Ce vendredi, la procureure militaire en chef, Yifat Tomer Yeroushalmi, a reconnu avoir autorisé la fuite dans les médias d'une vidéo présumée compromettante pour les combattants de la base de Sdé Teman. Elle a également remis sa démission au chef d'état-major, Eyal Zamir.
Cette affaire met en lumière un système interne au Parquet qui permet à ses plus hauts fonctionnaires de ''se couvrir'' mutuellement. En effet, alors que la procureure militaire en chef savait pertinemment qui avait fait fuité cette vidéo puisqu'elle a elle-même autorisé son transfert à la presse, elle a prétendu ne pas être en mesure de savoir qui était à l'origine de cette fuite.

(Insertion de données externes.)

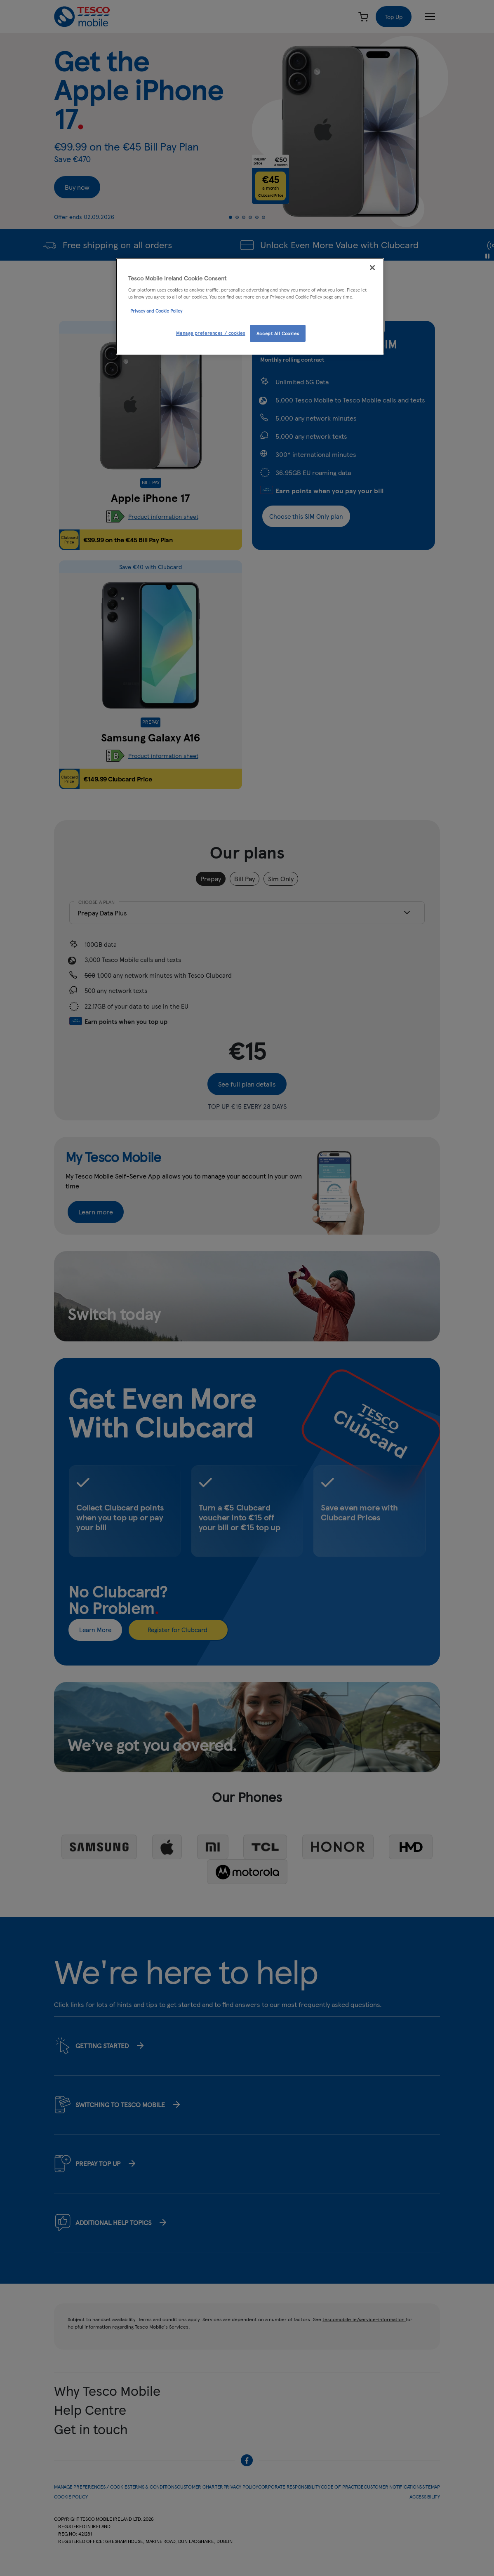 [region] (250, 306)
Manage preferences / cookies (210, 332)
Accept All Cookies (277, 333)
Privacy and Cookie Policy (156, 310)
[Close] (372, 268) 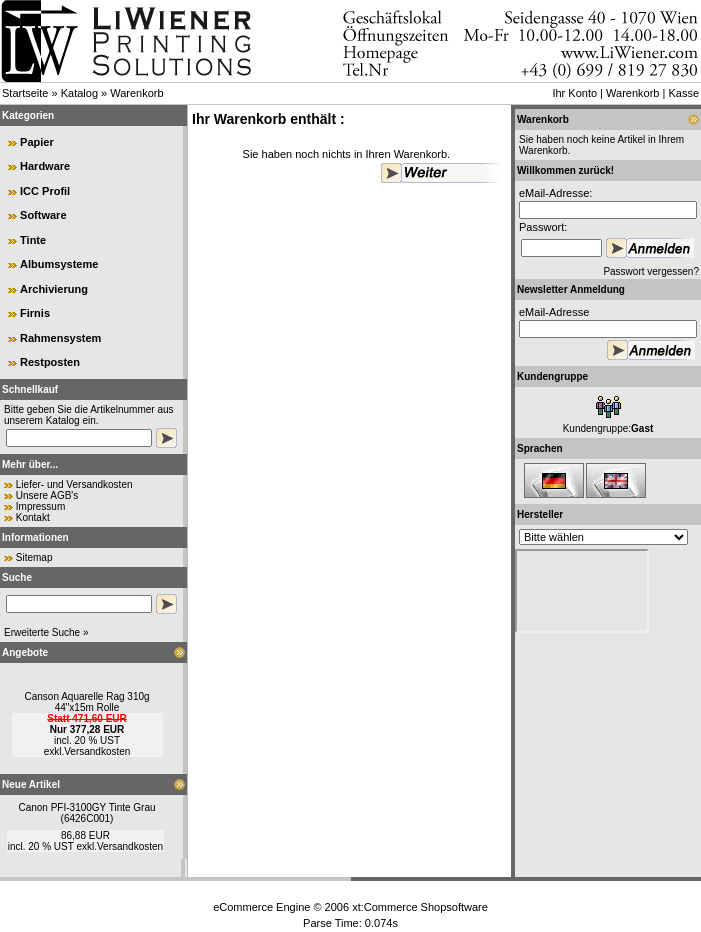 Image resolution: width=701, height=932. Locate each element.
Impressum (40, 506)
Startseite (25, 93)
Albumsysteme (59, 264)
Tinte (33, 240)
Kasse (683, 93)
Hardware (45, 166)
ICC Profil (45, 191)
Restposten (50, 362)
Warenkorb (136, 93)
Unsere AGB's (47, 495)
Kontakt (33, 517)
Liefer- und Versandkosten (74, 484)
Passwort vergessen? (651, 271)
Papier (37, 142)
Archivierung (54, 289)
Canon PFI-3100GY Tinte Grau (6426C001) (86, 813)
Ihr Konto (574, 93)
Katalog (79, 93)
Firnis (35, 313)
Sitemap (34, 557)
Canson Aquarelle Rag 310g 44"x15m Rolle (86, 702)
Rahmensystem (60, 338)
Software (43, 215)
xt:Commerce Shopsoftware (420, 907)
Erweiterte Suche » (46, 632)
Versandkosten (97, 751) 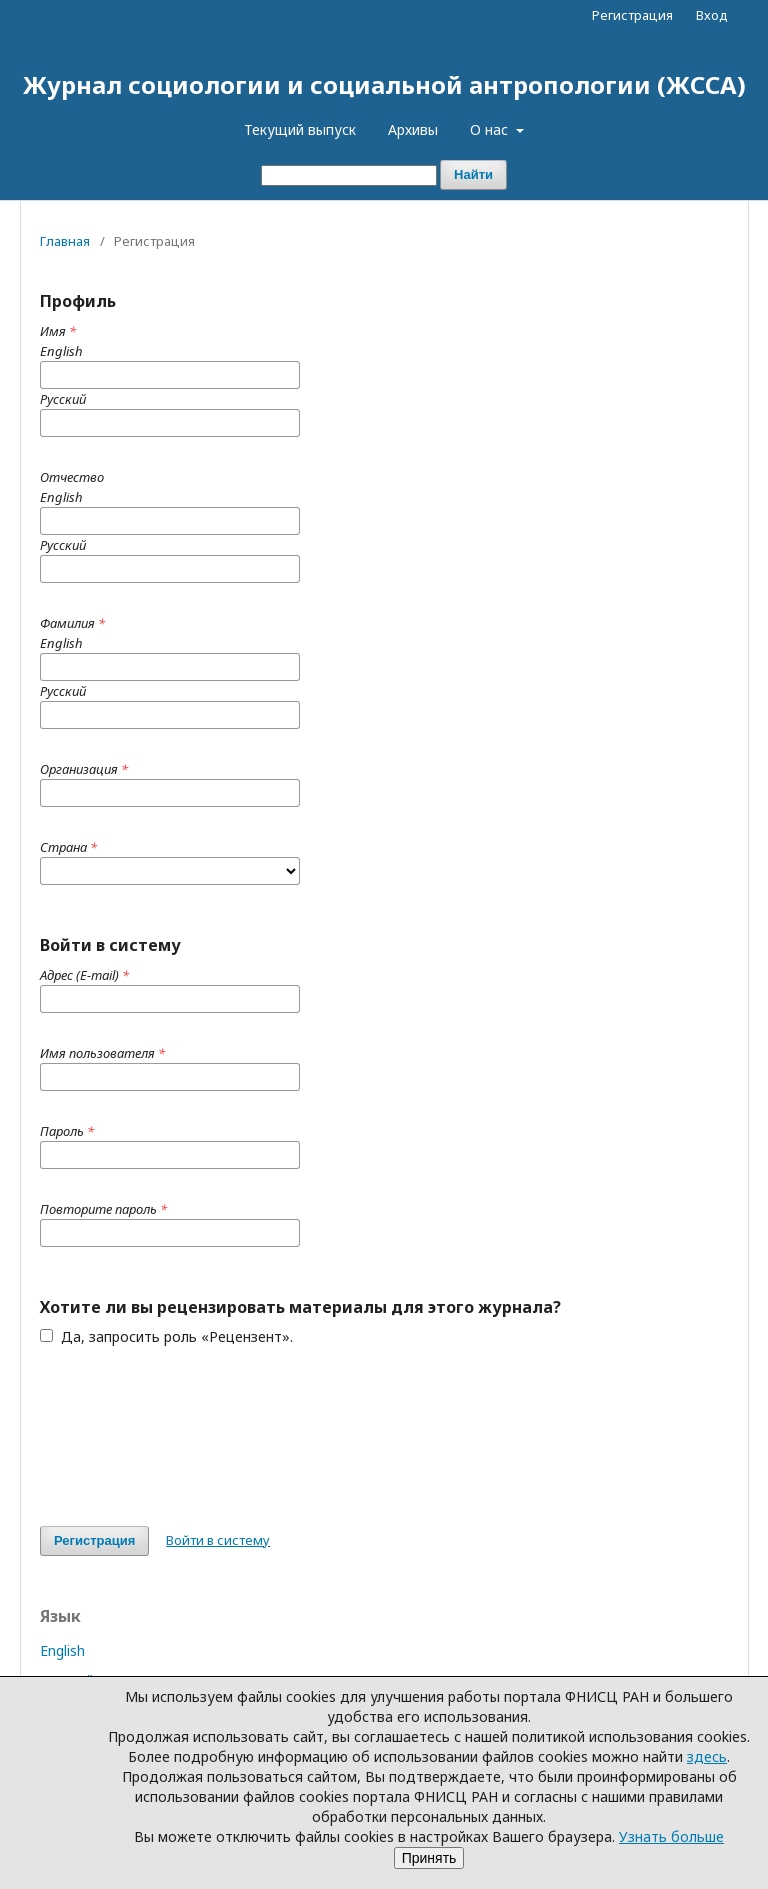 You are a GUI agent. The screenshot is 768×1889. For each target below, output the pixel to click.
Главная (65, 241)
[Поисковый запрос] (349, 175)
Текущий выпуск (300, 129)
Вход (712, 15)
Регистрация (632, 15)
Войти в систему (218, 1540)
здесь (707, 1756)
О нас (491, 129)
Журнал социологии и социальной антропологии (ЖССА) (384, 84)
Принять (429, 1858)
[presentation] (192, 1436)
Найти (473, 174)
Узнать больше (671, 1836)
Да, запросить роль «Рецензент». (166, 1336)
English (62, 1650)
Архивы (413, 129) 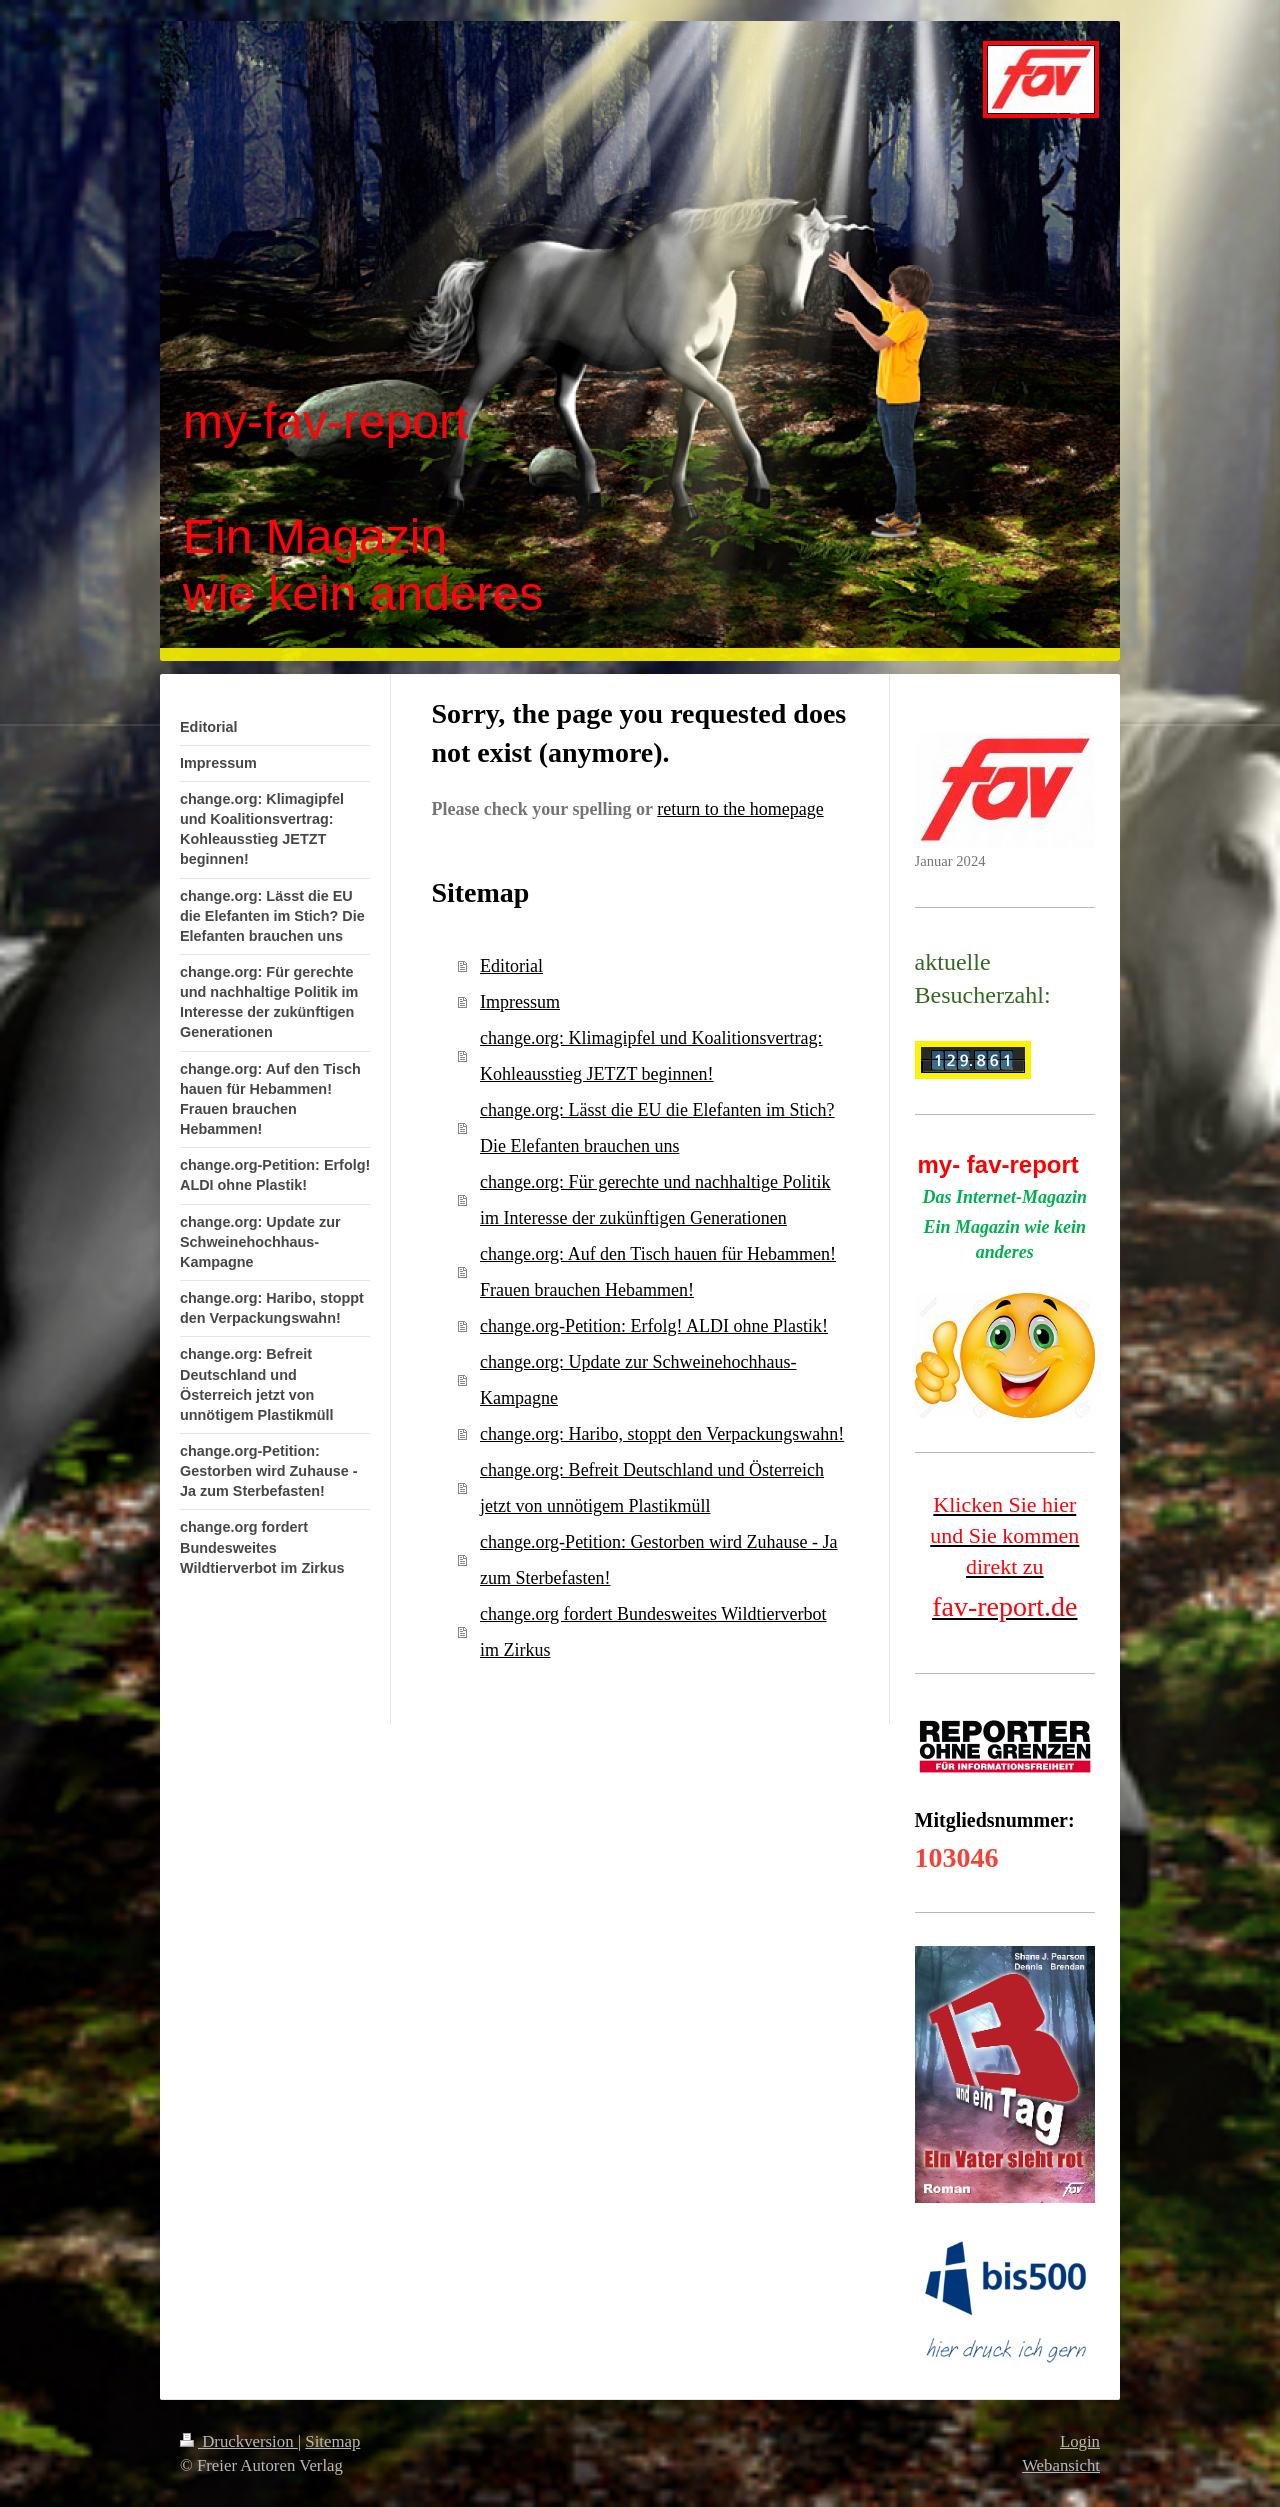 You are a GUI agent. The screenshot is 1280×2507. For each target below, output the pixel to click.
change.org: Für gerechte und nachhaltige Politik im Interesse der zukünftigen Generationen (655, 1200)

La conseillère juridique du gouvernement, Gali Baharav Miara, l'a cru sur parole et a affirmé à la Cour suprême: ''Il n'existe pas la moindre indication permettant de connaitre la source de la fuite''.
En outre, alors qu'une réclamation avait été faite estimant que le Parquet militaire ne pouvait pas lui-même enquêter sur une fuite émanant de ses propres services, Baharav Miara avait sermonné les plaignants leur reprochant de jeter le discrédit sur un organe judiciaire indépendant. Elle a ainsi permis au Parquet militaire d'être juge et partie dans l'affaire.
''Ce n'est pas une 'affaire', c'est une ''méthode' et elle a un nom 'le Parquet dans le Parquet'''', a tweeté Amir Ohana, le président de la Knesset.
Yoav Gallant, qui était ministre de la Défense, au moment des faits, a publié un post dans lequel il raconte qu'il avait convoqué la procureure militaire en chef pour savoir où en était l'enquête sur cette fuite. Elle lui avait répondu qu'elle avançait lentement car il était très difficile d'identifier la source puisque ''des dizaines de personnes ont eu accès à la vidéo''. Gallant conclut aujourd'hui: ''Elle m'a menti délibérément''.